The plane involved, registration N4522V, remained in service for nearly 12 years until it was leased to China Airlines' sister company, Mandarin Airlines, in January 1997, and was in daily service for the remainder of that year before it was withdrawn from service and placed in a boneyard in Nevada. In April 2002, the aircraft was acquired by Indian evangelist and humanitarian K. A. Paul, and dubbed "Global Peace One". Beginning in February 2004, the aircraft was used to deliver disaster aid to countries such as Ethiopia, India, Iran, and Jordan; however, by July 2005, the FAA had revoked Global Peace Ambassadors' operating certificate due to poor maintenance of the aircraft, effectively grounding it at Thunder Bay International Airport in Ontario, Canada. In December 2005, a ferry permit was issued and N4522V was flown to Tijuana International Airport, where the aircraft remained parked as of 2024 with the possibility of it being scrapped.
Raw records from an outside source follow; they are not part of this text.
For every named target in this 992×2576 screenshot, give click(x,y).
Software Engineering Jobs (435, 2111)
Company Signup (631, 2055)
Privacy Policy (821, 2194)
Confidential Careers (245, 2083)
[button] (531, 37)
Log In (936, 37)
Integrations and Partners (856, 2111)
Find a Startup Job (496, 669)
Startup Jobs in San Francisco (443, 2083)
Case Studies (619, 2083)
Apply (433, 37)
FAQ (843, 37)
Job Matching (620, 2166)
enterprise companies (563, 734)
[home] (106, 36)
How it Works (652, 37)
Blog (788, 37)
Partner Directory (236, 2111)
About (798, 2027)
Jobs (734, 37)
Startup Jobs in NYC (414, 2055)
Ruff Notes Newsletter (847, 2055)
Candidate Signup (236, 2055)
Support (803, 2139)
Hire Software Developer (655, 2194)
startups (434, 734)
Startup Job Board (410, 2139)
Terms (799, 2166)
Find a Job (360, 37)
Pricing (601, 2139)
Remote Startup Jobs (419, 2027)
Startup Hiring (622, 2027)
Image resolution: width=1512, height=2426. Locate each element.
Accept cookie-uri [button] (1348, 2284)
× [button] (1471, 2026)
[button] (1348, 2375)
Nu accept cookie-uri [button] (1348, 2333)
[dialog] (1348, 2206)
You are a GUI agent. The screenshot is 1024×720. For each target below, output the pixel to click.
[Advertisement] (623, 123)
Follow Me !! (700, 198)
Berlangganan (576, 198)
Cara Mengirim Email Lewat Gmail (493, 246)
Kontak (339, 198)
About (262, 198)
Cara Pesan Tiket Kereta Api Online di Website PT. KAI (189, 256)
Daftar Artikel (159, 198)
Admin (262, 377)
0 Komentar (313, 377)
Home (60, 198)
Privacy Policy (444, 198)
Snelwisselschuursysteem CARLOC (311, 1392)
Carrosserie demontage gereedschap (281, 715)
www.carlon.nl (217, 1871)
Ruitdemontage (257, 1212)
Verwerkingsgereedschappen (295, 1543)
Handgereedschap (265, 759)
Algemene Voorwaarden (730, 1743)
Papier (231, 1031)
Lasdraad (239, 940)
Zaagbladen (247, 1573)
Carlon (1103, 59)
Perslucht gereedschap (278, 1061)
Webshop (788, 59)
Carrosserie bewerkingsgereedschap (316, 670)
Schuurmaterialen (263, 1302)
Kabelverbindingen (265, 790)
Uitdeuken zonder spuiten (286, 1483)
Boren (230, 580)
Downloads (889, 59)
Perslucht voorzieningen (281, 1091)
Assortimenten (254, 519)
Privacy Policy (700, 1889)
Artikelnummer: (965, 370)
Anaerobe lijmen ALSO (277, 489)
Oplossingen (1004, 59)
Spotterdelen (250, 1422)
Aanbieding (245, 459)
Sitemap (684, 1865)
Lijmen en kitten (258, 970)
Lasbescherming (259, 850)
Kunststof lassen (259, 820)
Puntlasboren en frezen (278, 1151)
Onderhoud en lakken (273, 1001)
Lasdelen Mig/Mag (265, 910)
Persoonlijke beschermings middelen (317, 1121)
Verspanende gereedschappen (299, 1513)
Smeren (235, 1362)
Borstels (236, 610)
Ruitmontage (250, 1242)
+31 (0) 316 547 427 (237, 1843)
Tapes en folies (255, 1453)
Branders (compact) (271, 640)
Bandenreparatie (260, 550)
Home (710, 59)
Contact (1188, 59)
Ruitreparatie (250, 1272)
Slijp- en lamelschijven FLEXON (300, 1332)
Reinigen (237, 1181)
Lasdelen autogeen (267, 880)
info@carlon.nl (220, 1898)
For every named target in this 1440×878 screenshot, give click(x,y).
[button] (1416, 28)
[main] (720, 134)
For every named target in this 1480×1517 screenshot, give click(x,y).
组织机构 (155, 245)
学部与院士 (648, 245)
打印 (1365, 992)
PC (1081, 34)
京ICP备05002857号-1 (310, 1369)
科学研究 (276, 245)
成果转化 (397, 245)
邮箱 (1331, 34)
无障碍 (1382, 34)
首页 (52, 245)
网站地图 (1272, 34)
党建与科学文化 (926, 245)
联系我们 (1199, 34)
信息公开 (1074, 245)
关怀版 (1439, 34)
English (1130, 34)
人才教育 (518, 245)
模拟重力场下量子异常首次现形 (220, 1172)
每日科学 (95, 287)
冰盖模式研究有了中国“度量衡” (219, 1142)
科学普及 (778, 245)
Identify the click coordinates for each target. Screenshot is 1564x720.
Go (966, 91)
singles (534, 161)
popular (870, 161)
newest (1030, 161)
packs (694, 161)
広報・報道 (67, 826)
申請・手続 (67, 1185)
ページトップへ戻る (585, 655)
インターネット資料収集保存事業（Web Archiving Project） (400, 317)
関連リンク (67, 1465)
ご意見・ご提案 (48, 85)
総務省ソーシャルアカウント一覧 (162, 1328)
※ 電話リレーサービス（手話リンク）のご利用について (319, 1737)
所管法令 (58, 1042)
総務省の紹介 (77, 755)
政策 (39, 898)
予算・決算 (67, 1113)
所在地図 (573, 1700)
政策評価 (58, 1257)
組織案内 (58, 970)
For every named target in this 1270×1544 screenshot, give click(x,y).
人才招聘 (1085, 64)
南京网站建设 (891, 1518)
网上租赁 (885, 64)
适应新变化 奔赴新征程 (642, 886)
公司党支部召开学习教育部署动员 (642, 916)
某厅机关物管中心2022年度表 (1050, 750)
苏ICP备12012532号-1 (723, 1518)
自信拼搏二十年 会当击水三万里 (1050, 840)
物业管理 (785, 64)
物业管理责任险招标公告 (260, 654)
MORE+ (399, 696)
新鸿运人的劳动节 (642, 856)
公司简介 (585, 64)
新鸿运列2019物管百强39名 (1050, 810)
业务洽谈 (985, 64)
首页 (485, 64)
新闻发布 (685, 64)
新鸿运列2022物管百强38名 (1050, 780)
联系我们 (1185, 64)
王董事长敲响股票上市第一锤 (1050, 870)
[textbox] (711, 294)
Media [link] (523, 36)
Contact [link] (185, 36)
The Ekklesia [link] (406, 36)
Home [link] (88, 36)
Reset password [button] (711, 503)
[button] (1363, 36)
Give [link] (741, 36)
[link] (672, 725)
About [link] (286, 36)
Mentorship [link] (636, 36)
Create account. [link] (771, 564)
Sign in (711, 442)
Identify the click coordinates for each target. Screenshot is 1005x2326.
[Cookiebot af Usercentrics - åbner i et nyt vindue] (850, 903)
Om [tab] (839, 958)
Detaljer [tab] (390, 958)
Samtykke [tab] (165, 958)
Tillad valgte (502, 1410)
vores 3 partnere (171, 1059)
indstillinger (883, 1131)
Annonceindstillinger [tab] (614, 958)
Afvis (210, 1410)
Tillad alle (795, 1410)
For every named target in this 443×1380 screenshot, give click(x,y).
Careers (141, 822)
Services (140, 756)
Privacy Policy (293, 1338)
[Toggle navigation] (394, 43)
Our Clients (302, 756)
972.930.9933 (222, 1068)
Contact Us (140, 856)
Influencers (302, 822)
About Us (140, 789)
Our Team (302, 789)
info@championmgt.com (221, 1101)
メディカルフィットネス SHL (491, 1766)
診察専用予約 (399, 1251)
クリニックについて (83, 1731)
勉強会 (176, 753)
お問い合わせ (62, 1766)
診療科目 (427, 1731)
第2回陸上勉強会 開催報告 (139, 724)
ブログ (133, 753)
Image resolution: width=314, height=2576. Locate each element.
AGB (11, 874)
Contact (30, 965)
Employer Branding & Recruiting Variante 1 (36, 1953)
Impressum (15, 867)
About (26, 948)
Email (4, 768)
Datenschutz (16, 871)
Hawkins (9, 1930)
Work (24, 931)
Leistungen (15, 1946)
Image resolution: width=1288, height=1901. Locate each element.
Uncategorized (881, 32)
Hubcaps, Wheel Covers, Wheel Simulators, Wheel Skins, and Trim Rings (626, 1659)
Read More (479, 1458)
China Airlines continued operating one of its scheduled Taipei–Los Angeles services as Dynasty 006 until 2018, utilizing the Boeing 747-400 until late 2014, when the Boeing 777-300ER replaced it. In March 2018, due to fleet shortage and financial stress, the flight number was retired and replaced by Flight 008; however, the use of flight number 006 was resumed in June 2019 after the increased requirement of more Taipei–Los Angeles flights, and the use of flight number 006 was retired again in December 2025 and replaced by flight number 008.

==In popular culture==
- The Discovery Channel Canada / National Geographic TV series Mayday (also called Air Crash Investigation or Air Emergency) dramatized the accident in a 2007 episode titled Panic Over the Pacific.
- The flight was documented on an episode of the Weather Channel television program Why Planes Crash titled "Who's Flying".